What has happened? Have we lost the ability to speak across cultures? Maybe. Has the Holy Spirit stopped functioning among us in a way that makes that cross-cultural communication more possible? Maybe.
What I see us doing troughout history is forming denominations and congregations and bringing all kinds of culture in from the world we live in at the time this happens (Roberts Rules of Order, Organ Playing, shaping churches like courtrooms — or more recently like theaters, having academic lectures delivered as everyone sits in orderly rows, or having worship become a concert, having everyone sit real still to show respect or having them bopping to the beat of God and on and on). All of these are technicalities. And we, over time, become captive to believing a particular kind of musical worship IS Christian or Christianity, and we lose the movement of the Heart and Spirit that is at the core. And we begin to believe that clothing naked peoples in other parts of the world IS making them Christian or that teaching them to recite certain prayers IS making them Christian. (If you can get hold of the movie “At Play in the Fields of the Lord” it shows this well, but be warned, it is not a nice depiction of Christitan Missionaries, and has full frontal nudity in it.) Or that “taking the indian out of them and making them like us” IS Christianizing them. We still do this today! And we cannot even begin to close the culture gap and reach across unless we undergo some Adaptive and Heart changes.
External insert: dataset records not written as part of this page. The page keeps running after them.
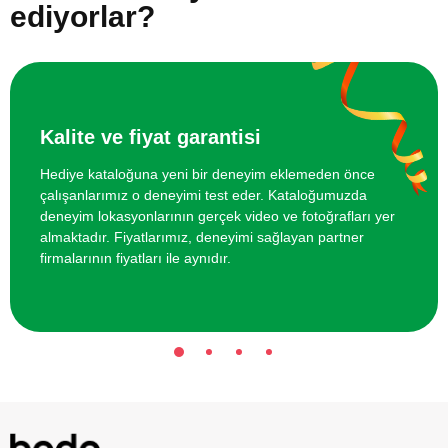
ediyorlar?
Kalite ve fiyat garantisi
Hediye kataloğuna yeni bir deneyim eklemeden önce
çalışanlarımız o deneyimi test eder. Kataloğumuzda
deneyim lokasyonlarının gerçek video ve fotoğrafları yer
almaktadır. Fiyatlarımız, deneyimi sağlayan partner
firmalarının fiyatları ile aynıdır.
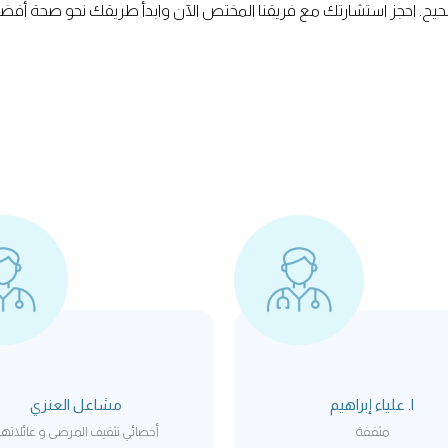
يح. احجز استشارتك مع فريقنا المختص الآن وابدأ طريقك نحو صحة أفض
ا. علياء إبراهيم
مشاعل العنزي
مثقفة
أخصائي تثقيف المرضى و عائلاته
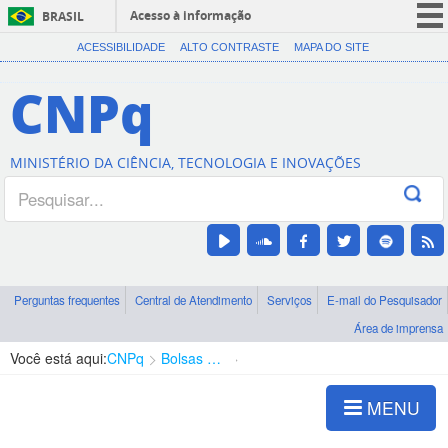
Acesso à informação
BRASIL
CORONAVÍRUS (COVID-19)
ACESSIBILIDADE
ALTO CONTRASTE
MAPA DO SITE
Participe
CNPq
Serviços
Legislação
MINISTÉRIO DA CIÊNCIA, TECNOLOGIA E INOVAÇÕES
Canais
Perguntas frequentes
Central de Atendimento
Serviços
E-mail do Pesquisador
Área de imprensa
Você está aqui:
CNPq
Bolsas e Auxílios Vigentes
Projetos de Pesquisa
MENU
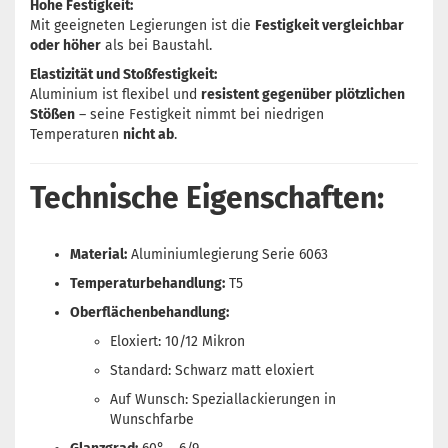
Hohe Festigkeit:
Mit geeigneten Legierungen ist die
Festigkeit vergleichbar
oder höher
als bei Baustahl.
Elastizität und Stoßfestigkeit:
Aluminium ist flexibel und
resistent gegenüber plötzlichen
Stößen
– seine Festigkeit nimmt bei niedrigen
Temperaturen
nicht ab
.
Technische Eigenschaften:
Material:
Aluminiumlegierung Serie 6063
Temperaturbehandlung:
T5
Oberflächenbehandlung:
Eloxiert: 10/12 Mikron
Standard: Schwarz matt eloxiert
Auf Wunsch: Speziallackierungen in
Wunschfarbe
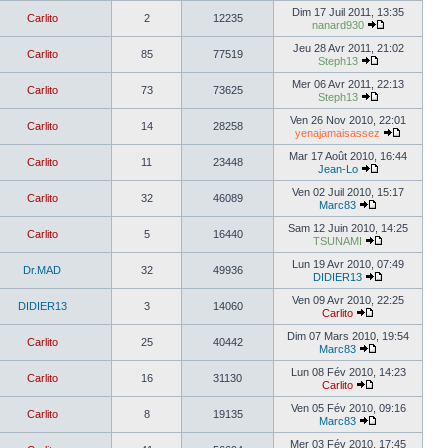
Dim 17 Juil 2011, 13:35
Carlito
2
12235
nanard930
Jeu 28 Avr 2011, 21:02
Carlito
85
77519
Steph13
Mer 06 Avr 2011, 22:13
Carlito
73
73625
Steph13
Ven 26 Nov 2010, 22:01
Carlito
14
28258
yenajamaisassez
Mar 17 Août 2010, 16:44
Carlito
11
23448
Jean-Lo
Ven 02 Juil 2010, 15:17
Carlito
32
46089
Marc83
Sam 12 Juin 2010, 14:25
Carlito
5
16440
TSUNAMI
Lun 19 Avr 2010, 07:49
Dr.MAD
32
49936
DIDIER13
Ven 09 Avr 2010, 22:25
DIDIER13
3
14060
Carlito
Dim 07 Mars 2010, 19:54
Carlito
25
40442
Marc83
Lun 08 Fév 2010, 14:23
Carlito
16
31130
Carlito
Ven 05 Fév 2010, 09:16
Carlito
8
19135
Marc83
Mer 03 Fév 2010, 17:45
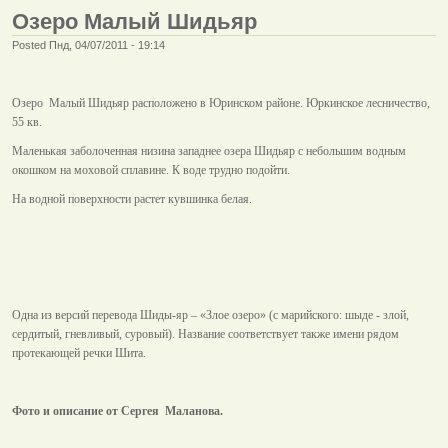
Озеро Малый Шидьяр
Posted Пнд, 04/07/2011 - 19:14
Озеро Малый Шидьяр расположено в Юринском районе. Юркинское лесничество,
55 кв.
Маленькая заболоченная низина западнее озера Шидьяр с небольшим водным
окошком на моховой сплавине. К воде трудно подойти.
На водной поверхности растет кувшинка белая.
Одна из версий перевода Шиды-яр – «Злое озеро» (с марийского: шыде - злой,
сердитый, гневливый, суровый). Название соответствует также имени рядом
протекающей речки Шита.
Фото и описание от Сергея Маланова.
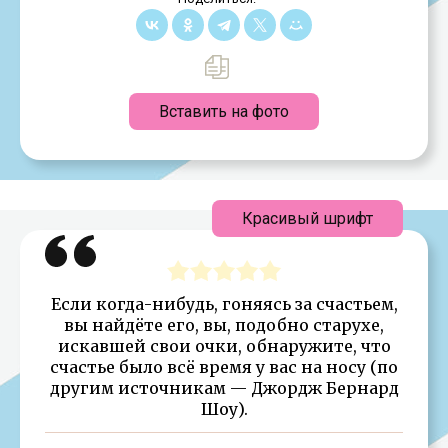
Вставить на фото
Красивый шрифт
Если когда-нибудь, гоняясь за счастьем,
вы найдёте его, вы, подобно старухе,
искавшей свои очки, обнаружите, что
счастье было всё время у вас на носу (по
другим источникам — Джордж Бернард
Шоу).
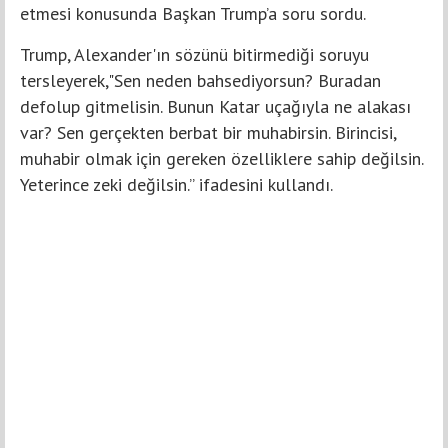
etmesi konusunda Başkan Trump’a soru sordu.
Trump, Alexander'ın sözünü bitirmediği soruyu
tersleyerek,"Sen neden bahsediyorsun? Buradan
defolup gitmelisin. Bunun Katar uçağıyla ne alakası
var? Sen gerçekten berbat bir muhabirsin. Birincisi,
muhabir olmak için gereken özelliklere sahip değilsin.
Yeterince zeki değilsin.” ifadesini kullandı.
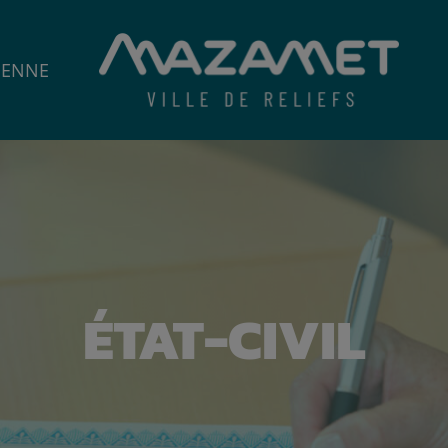
IENNE
ÉTAT-CIVIL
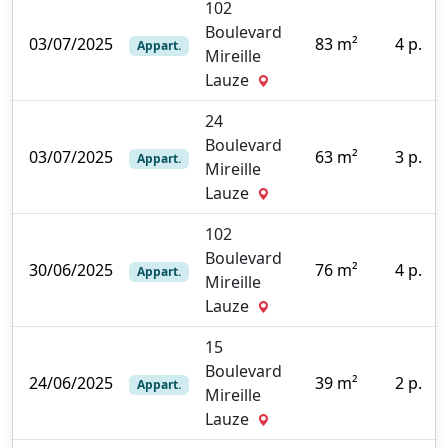
102
Boulevard
03/07/2025
83 m²
4 p.
Appart.
Mireille
5
Lauze
24
Boulevard
03/07/2025
63 m²
3 p.
Appart.
Mireille
0
Lauze
102
Boulevard
30/06/2025
76 m²
4 p.
Appart.
Mireille
0
Lauze
15
Boulevard
24/06/2025
39 m²
2 p.
Appart.
Mireille
0
Lauze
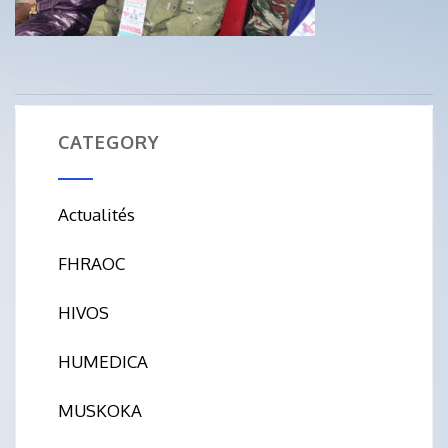
CATEGORY
Actualités
FHRAOC
HIVOS
HUMEDICA
MUSKOKA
Over time we become captive to our particular cultural expression of Christianity that we have inherited, and we my our nature “preserve” the practices of those while losing the meaning and spiritual vitality those practices used to bring in a particular time and place. And as we become a culture out of touch, we are not able to connect with the culture around us. After a while we lose track of Christlikeness itself… And we become a social club, or a place of social justice activism, or a huddle of world despisers, or…
In the face of that challenge, the bible teaches there are essentially two ways of “Being” in this world, Two Kingdoms. There is the way of the kingdoms of this world founded on the natural way of mankind without God, that says things like “he who dies with the most, wins” and “Get the best revenge you can” etc. And there is the way of the Kingdom of God, which says “give away your stuff” and “Love even your enemies.”
What relatinship does culture have to that Kingdom of God? Can it be packaged in one particular culture? I don’t believe so. I blieve our passages show us that people can be citizens of the Kingdom and have a vast variety of cultures.